Drogo stands slowly, rolling his shoulders once—a movement so subtle most people would miss it, but I know what it means. He is preparing. Not for dancing. For war disguised as celebration.

He catches my eye for just a second, and the look he gives me makes my stomach flip. Dark. Intense. Promising violence and pleasure in equal measure. He empties his vodka in one go and then he turns and walks to the center of the circle like he owns it—like he owns this entire damn room—and every eye follows him.

His suit jacket comes off first, tossed to Konstantin without looking, and he rolls his sleeves up to his elbows with deliberate slowness. The movement exposes those tattooed forearms—full of veins, Cyrillic script, and all that ink that marks him as Bratva. The dim light catches on his skin, and I can already see the shift in his posture, the coiled power in every muscle.

The men begin—stomping, clapping, building a rhythm that pulses through my chest. Drogo joins them, and holy hell, I was not prepared for this. He moves with controlled aggression, every step precise, every kick sharp. His whole body is a weapon—controlled, disciplined, absolutely devastating. When the fuck did he learn to dance? He couldn’t even pull off the macarena!

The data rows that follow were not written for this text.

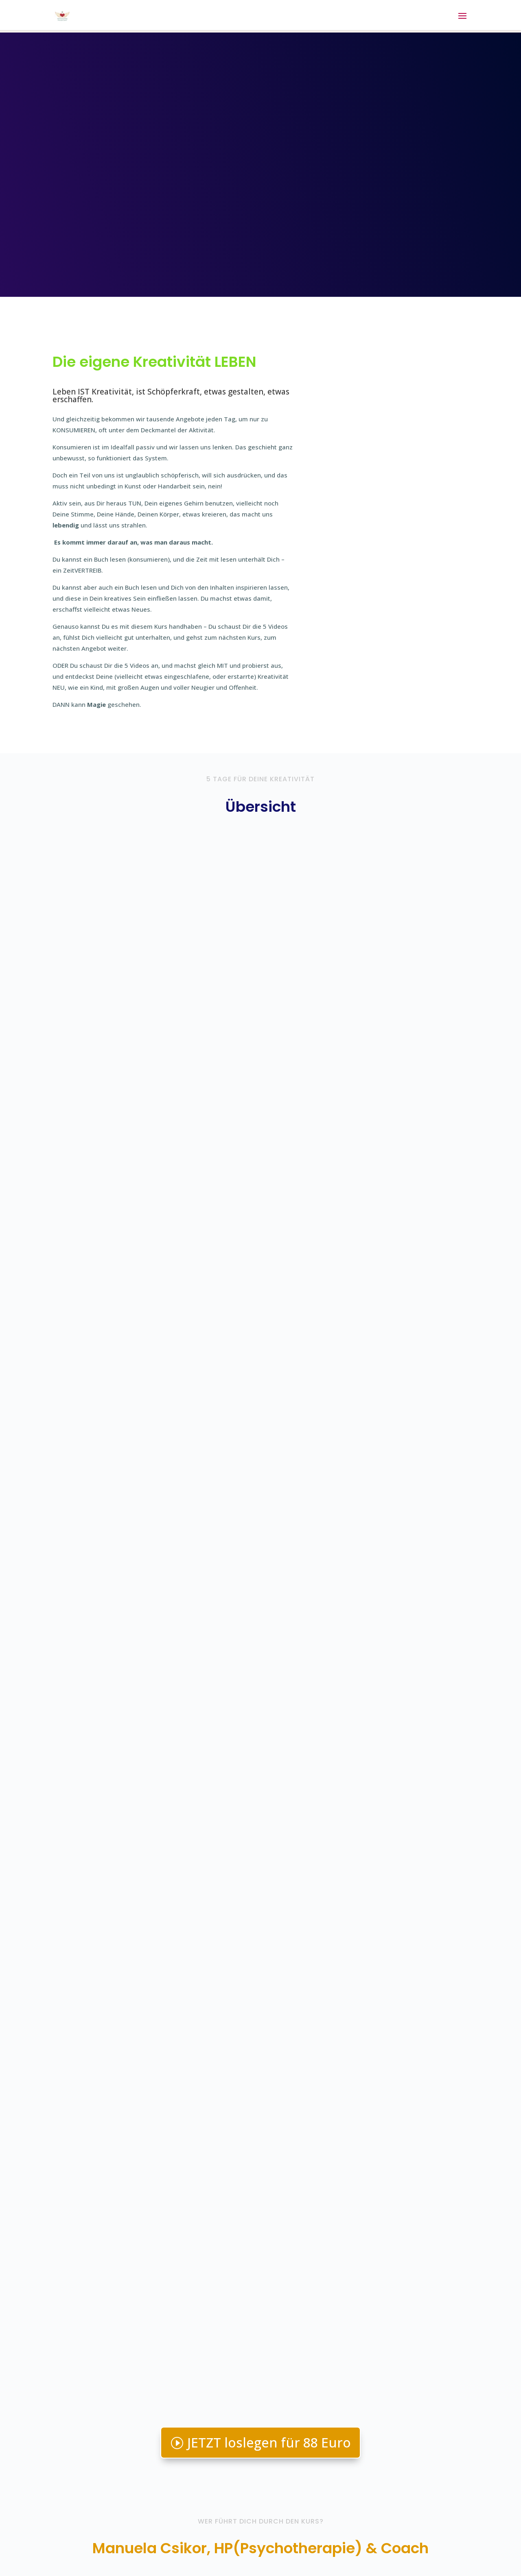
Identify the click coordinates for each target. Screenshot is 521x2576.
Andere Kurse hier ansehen (400, 2460)
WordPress (225, 2563)
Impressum (129, 2539)
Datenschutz (174, 2539)
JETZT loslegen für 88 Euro (269, 1405)
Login (60, 2539)
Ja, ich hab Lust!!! (260, 2285)
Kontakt (90, 2539)
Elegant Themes (125, 2563)
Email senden (381, 2429)
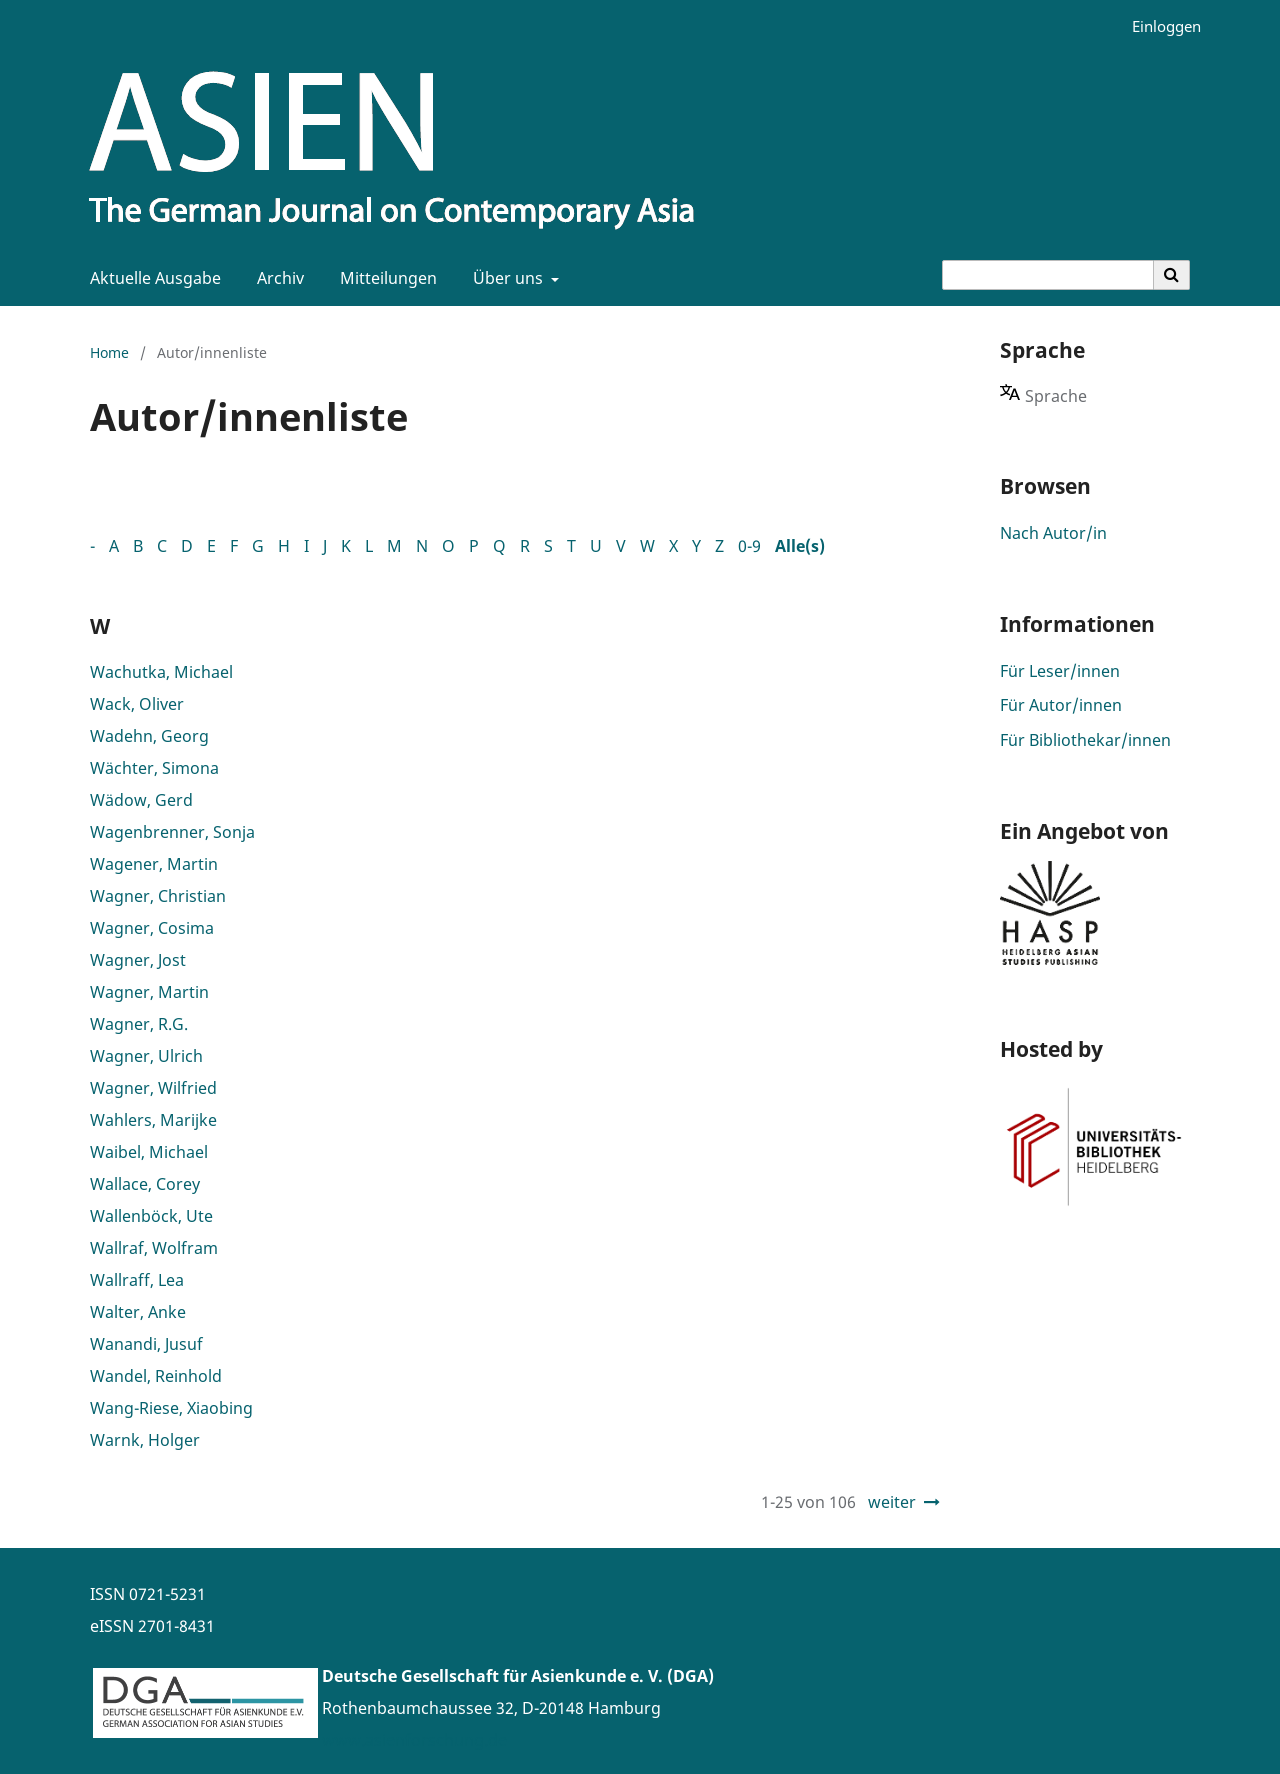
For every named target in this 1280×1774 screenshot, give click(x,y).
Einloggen (1159, 26)
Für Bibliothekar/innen (1085, 740)
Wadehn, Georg (149, 736)
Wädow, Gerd (141, 800)
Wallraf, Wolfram (154, 1248)
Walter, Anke (138, 1312)
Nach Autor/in (1053, 533)
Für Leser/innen (1060, 671)
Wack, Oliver (137, 704)
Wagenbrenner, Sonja (172, 832)
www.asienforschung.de (414, 1740)
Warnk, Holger (145, 1440)
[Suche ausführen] (1172, 275)
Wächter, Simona (154, 768)
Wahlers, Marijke (153, 1120)
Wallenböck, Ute (151, 1216)
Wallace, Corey (145, 1184)
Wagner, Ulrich (146, 1056)
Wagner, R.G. (139, 1024)
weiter (892, 1502)
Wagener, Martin (154, 864)
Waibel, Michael (149, 1152)
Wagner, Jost (138, 960)
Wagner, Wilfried (153, 1088)
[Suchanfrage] (1048, 275)
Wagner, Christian (158, 896)
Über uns (506, 278)
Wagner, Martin (149, 992)
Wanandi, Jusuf (146, 1344)
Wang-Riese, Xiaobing (171, 1408)
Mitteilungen (384, 278)
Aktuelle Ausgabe (151, 278)
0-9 (749, 546)
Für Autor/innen (1061, 705)
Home (109, 352)
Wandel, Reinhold (156, 1376)
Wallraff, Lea (137, 1280)
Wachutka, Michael (161, 672)
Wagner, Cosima (152, 928)
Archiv (276, 278)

Then he really starts. High kicks that show impossible flexibility and strength, his leg snapping up so fast I barely track the movement. Squats that drop him low—thighs flexing, ass tight in those fitted pants—before he explodes back up like a coiled spring released. Spins that are controlled and brutal, his body rotating with perfect balance while his eyes stay locked on one point: me.